Af mektubu ciddiye alınmaz, Nazım kodese girer...

Ama panoramik aydın fotoğrafının asıl görüntülendiği yer 1960 darbesidir. Şiirlerini ezbere okuduğumuz Cemal Süreya, Atilla İlhan filan hepsi maatteessüf cunta şakşakçısıdırlar... Bu anlamda da Türk edebiyatseverinin bağrı yaralıdır.

Tabii o yıllarda üniversitelerde Menderes'in idam filmini seyrettirip hangi akademisyen alkışladı hangisi alkışlamadı diye not tutulmaktadır! Atmosfer odur. Korku diz boyudur...

Bugün üstüne çok konuştuğumuz, Beş Şehir'in, Saatleri Ayarlama Enstitüsü kitaplarının şair-yazarı Ahmet Hamdi Tanpınar, o yıllarda tam bir fiyaskodur.

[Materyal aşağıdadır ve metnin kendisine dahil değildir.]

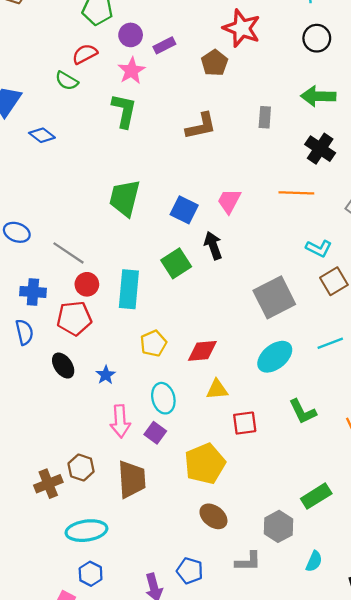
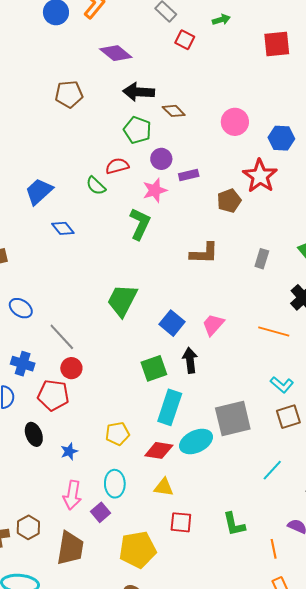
cyan rectangle: (129, 289) -> (170, 407), moved
cyan line: (330, 343) -> (272, 470), turned -40
cyan ellipse: (275, 357) -> (196, 441), moved

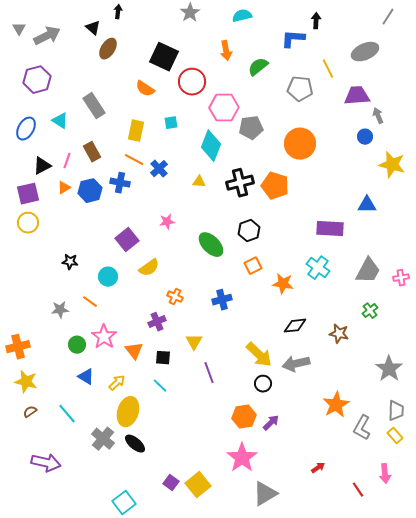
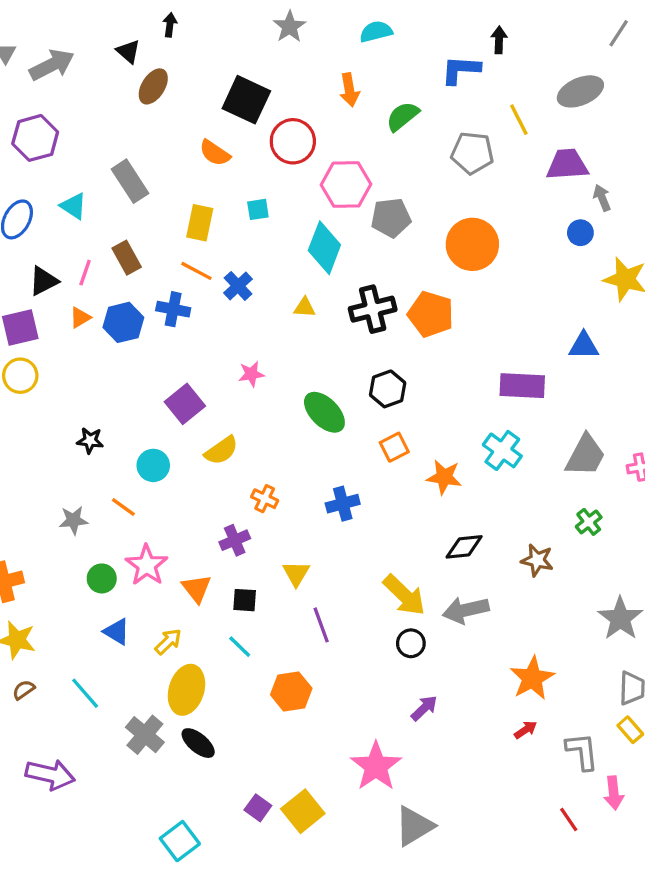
orange hexagon: (244, 417) -> (291, 691), moved
gray L-shape: (362, 428) -> (582, 751), moved, turned 145
red arrow: (318, 468) -> (526, 730), moved

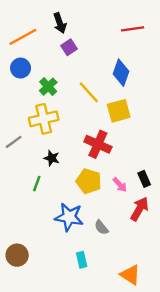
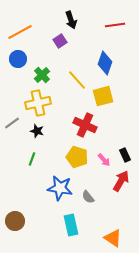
black arrow: (60, 23) -> (71, 20), moved
black star: (52, 158) -> (37, 131), moved
cyan rectangle: (82, 260) -> (71, 225), size x1.5

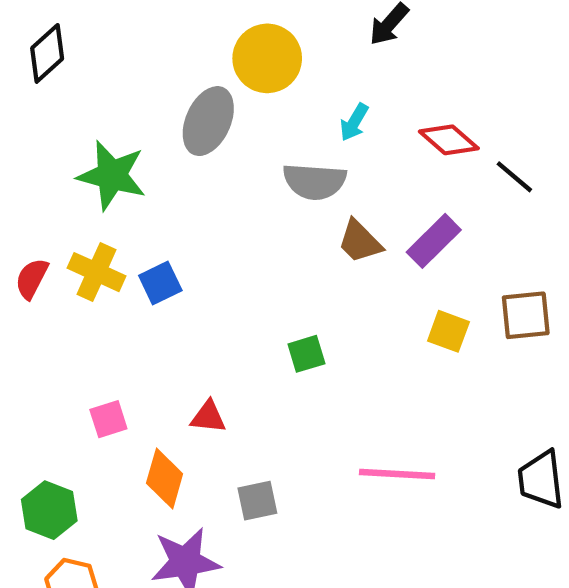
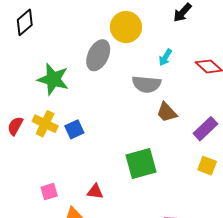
purple rectangle: (434, 241) -> (205, 129), moved
yellow square: (448, 331) -> (207, 166), moved
green square: (306, 354) -> (141, 163), size x1.8

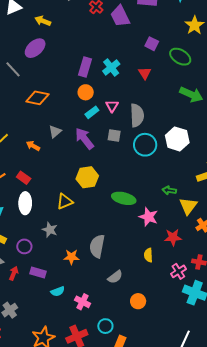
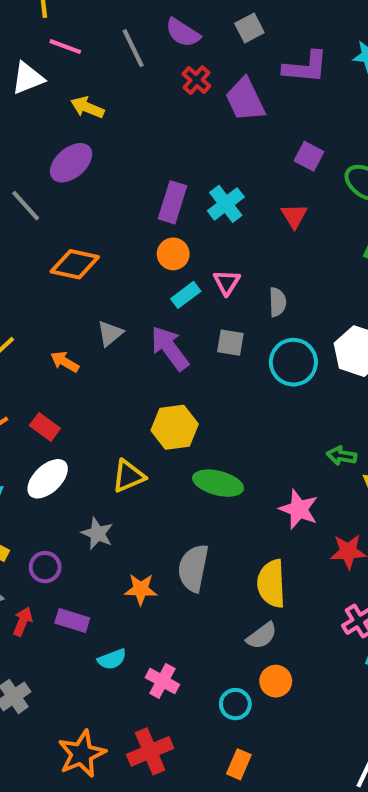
gray semicircle: (137, 115) -> (277, 302), size x0.6
green ellipse: (124, 198) -> (218, 483), moved
white ellipse: (25, 203) -> (48, 479), turned 45
yellow semicircle: (148, 255) -> (271, 584), moved, size x1.6
gray semicircle: (115, 277) -> (262, 636), moved
cyan circle: (105, 326) -> (235, 704), moved

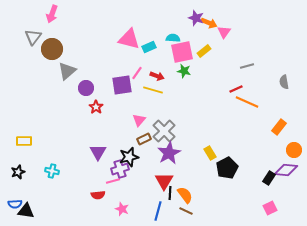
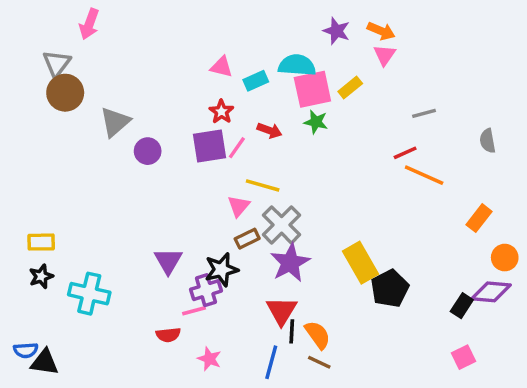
orange arrow: (209, 23) -> (381, 31), moved
cyan semicircle: (173, 38) -> (297, 65), size x1.5
pink triangle: (129, 39) -> (221, 67), size x0.6
brown circle: (52, 49) -> (65, 93), moved
pink line: (137, 73) -> (237, 148), moved
yellow line: (153, 90) -> (263, 185), moved
red star: (96, 107) -> (221, 112), moved
yellow rectangle: (210, 153) -> (360, 263), size x1.6
cyan cross: (52, 171) -> (89, 294), size x1.6
black star: (18, 172) -> (41, 276), moved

1943-46 yılları arasında CHP'den mebusluk yapan Tanpınar, arkadaşı Samet Ağaoğlu'na, "Bak Samet. Ben Büyük Millet Meclisi'ne değil, bir tekkeye girmişim meğer! Postnişin bir şeyh, çevresinde derece derece rütbeli şeyhler, sonra yine derece derece rütbeli müritler..." diye yaptığı tek parti eleştirisini saniyede unutur, içinden kişiliğine hiç uymayan bir şirret ortaya çıkar! İdamlar üstüne şunları yazar:

"Son devirleri kıstırılmış bir yaban domuzu sürüsünün savletleriyle geçen Demokrat Parti idaresine karşı ordu imdadımıza yetişmeseydi, Türk milletinin beli bir daha doğrulmazdı..."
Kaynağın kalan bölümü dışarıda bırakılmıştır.